- Lefébure-Wély, 1860
- English: Concert Bolero
- Key: G minor
- Opus: 166
- Dedication: "À son élève Madame la Comtesse Bois de Mouzilly"

= Boléro de concert =

The Boléro de concert (French: Concert Bolero), Op. 166, is a composition for harmonium or organ without pedal by Alfred Lefébure-Wély. It was first published in 1865. The composition was adapted for wind instruments.

== History ==
Lefébure-Wély was a gifted pianist and organist who studied at the Paris Conservatoire from age 14, including composition with Fromental Halévy who was known for his operas. Lefébure-Wély held organist positions at several major churches in Paris, including the La Madeleine and Saint-Sulpice, Paris. He composed the Boléro de concert for a student, Comtesse Bois de Mouzilly who played the harmonium. It is suitable as a postlude (sortie) in church services. The composition was first published in 1865.

== Recordings ==
In 1988, organist David Britton played Boléro de concert as part of an organ recital recording, with music by mostly French composers.

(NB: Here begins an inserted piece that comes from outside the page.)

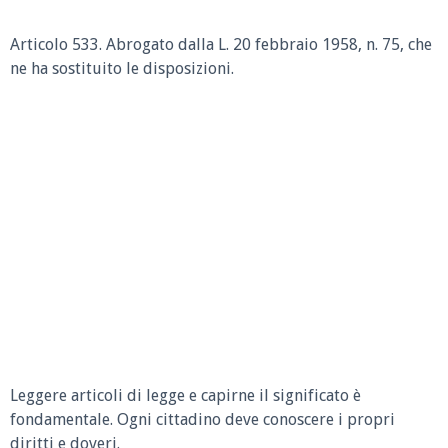
Articolo 533. Abrogato dalla L. 20 febbraio 1958, n. 75, che
ne ha sostituito le disposizioni.
Leggere articoli di legge e capirne il significato è
fondamentale. Ogni cittadino deve conoscere i propri
diritti e doveri.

It appears on a 2006 recording of music by Lefébure-Wély played and arranged by organist Joachim Enders and trumpeter Manfred Bockschweiger at the Klais organ in St. Wolfgang near Dieburg. Martin Setchell included the piece in a recording of French organ music, volume VII of the series Great Australasian Organs, played at the Rieger organ of Christchurch Town Hall, which was silenced by the 2011 Christchurch earthquake. Boléro de concert was selected for the presentation of the new Rieger organ of the Vienna Cathedral in a recording with organist Konstantin Reymaier.